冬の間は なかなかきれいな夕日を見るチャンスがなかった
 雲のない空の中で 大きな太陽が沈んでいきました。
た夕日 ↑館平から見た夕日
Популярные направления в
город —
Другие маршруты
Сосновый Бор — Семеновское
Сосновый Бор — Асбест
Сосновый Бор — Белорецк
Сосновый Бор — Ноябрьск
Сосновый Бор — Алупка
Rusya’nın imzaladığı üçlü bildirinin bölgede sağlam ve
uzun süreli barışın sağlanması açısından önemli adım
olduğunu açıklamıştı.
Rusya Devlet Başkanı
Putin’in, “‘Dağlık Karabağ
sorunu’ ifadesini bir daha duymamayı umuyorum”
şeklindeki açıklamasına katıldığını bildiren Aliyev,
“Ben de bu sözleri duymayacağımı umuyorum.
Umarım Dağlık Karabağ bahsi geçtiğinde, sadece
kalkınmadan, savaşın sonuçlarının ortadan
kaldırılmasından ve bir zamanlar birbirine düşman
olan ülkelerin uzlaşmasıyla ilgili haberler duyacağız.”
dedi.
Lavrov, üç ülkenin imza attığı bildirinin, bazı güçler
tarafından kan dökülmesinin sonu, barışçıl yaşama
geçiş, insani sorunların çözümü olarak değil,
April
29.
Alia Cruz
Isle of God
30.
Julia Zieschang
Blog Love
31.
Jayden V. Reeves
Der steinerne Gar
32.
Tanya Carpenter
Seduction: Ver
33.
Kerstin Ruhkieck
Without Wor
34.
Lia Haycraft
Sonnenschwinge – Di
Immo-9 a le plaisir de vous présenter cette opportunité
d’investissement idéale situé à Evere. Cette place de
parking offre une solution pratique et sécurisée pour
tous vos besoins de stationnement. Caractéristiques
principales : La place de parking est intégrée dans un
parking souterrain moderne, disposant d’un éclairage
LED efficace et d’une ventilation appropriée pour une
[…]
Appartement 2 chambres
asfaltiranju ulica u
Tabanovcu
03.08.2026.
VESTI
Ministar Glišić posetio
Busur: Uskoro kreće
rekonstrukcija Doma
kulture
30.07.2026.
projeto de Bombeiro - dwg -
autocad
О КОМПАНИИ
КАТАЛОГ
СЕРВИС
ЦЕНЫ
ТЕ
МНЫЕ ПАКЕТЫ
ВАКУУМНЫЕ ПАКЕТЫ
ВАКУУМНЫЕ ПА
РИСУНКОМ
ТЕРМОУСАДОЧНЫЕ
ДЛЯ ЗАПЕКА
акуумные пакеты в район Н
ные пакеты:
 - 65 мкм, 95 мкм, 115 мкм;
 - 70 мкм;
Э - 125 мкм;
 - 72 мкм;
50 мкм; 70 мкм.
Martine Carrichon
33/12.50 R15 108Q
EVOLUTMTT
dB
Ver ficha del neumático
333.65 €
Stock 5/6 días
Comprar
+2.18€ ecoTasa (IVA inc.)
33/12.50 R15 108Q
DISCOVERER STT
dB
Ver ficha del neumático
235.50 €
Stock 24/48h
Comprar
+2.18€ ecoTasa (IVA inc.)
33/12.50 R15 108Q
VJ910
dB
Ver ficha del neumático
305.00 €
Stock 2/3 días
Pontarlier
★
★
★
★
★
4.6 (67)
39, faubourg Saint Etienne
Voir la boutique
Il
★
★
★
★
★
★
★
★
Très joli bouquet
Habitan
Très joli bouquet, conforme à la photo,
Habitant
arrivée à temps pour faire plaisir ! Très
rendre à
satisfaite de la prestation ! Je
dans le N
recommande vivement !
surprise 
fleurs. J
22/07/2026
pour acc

* * *

**TASK DIRECTIONS**: Exact copies of all the entries above should be returned.

**TASK RESULT**:
冬の間は なかなかきれいな夕日を見るチャンスがなかった
 雲のない空の中で 大きな太陽が沈んでいきました。
た夕日 ↑館平から見た夕日
Популярные направления в
город —
Другие маршруты
Сосновый Бор — Семеновское
Сосновый Бор — Асбест
Сосновый Бор — Белорецк
Сосновый Бор — Ноябрьск
Сосновый Бор — Алупка
Rusya’nın imzaladığı üçlü bildirinin bölgede sağlam ve
uzun süreli barışın sağlanması açısından önemli adım
olduğunu açıklamıştı.
Rusya Devlet Başkanı
Putin’in, “‘Dağlık Karabağ
sorunu’ ifadesini bir daha duymamayı umuyorum”
şeklindeki açıklamasına katıldığını bildiren Aliyev,
“Ben de bu sözleri duymayacağımı umuyorum.
Umarım Dağlık Karabağ bahsi geçtiğinde, sadece
kalkınmadan, savaşın sonuçlarının ortadan
kaldırılmasından ve bir zamanlar birbirine düşman
olan ülkelerin uzlaşmasıyla ilgili haberler duyacağız.”
dedi.
Lavrov, üç ülkenin imza attığı bildirinin, bazı güçler
tarafından kan dökülmesinin sonu, barışçıl yaşama
geçiş, insani sorunların çözümü olarak değil,
April
29.
Alia Cruz
Isle of God
30.
Julia Zieschang
Blog Love
31.
Jayden V. Reeves
Der steinerne Gar
32.
Tanya Carpenter
Seduction: Ver
33.
Kerstin Ruhkieck
Without Wor
34.
Lia Haycraft
Sonnenschwinge – Di
Immo-9 a le plaisir de vous présenter cette opportunité
d’investissement idéale situé à Evere. Cette place de
parking offre une solution pratique et sécurisée pour
tous vos besoins de stationnement. Caractéristiques
principales : La place de parking est intégrée dans un
parking souterrain moderne, disposant d’un éclairage
LED efficace et d’une ventilation appropriée pour une
[…]
Appartement 2 chambres
asfaltiranju ulica u
Tabanovcu
03.08.2026.
VESTI
Ministar Glišić posetio
Busur: Uskoro kreće
rekonstrukcija Doma
kulture
30.07.2026.
projeto de Bombeiro - dwg -
autocad
О КОМПАНИИ
КАТАЛОГ
СЕРВИС
ЦЕНЫ
ТЕ
МНЫЕ ПАКЕТЫ
ВАКУУМНЫЕ ПАКЕТЫ
ВАКУУМНЫЕ ПА
РИСУНКОМ
ТЕРМОУСАДОЧНЫЕ
ДЛЯ ЗАПЕКА
акуумные пакеты в район Н
ные пакеты:
 - 65 мкм, 95 мкм, 115 мкм;
 - 70 мкм;
Э - 125 мкм;
 - 72 мкм;
50 мкм; 70 мкм.
Martine Carrichon
33/12.50 R15 108Q
EVOLUTMTT
dB
Ver ficha del neumático
333.65 €
Stock 5/6 días
Comprar
+2.18€ ecoTasa (IVA inc.)
33/12.50 R15 108Q
DISCOVERER STT
dB
Ver ficha del neumático
235.50 €
Stock 24/48h
Comprar
+2.18€ ecoTasa (IVA inc.)
33/12.50 R15 108Q
VJ910
dB
Ver ficha del neumático
305.00 €
Stock 2/3 días
Pontarlier
★
★
★
★
★
4.6 (67)
39, faubourg Saint Etienne
Voir la boutique
Il
★
★
★
★
★
★
★
★
Très joli bouquet
Habitan
Très joli bouquet, conforme à la photo,
Habitant
arrivée à temps pour faire plaisir ! Très
rendre à
satisfaite de la prestation ! Je
dans le N
recommande vivement !
surprise 
fleurs. J
22/07/2026
pour acc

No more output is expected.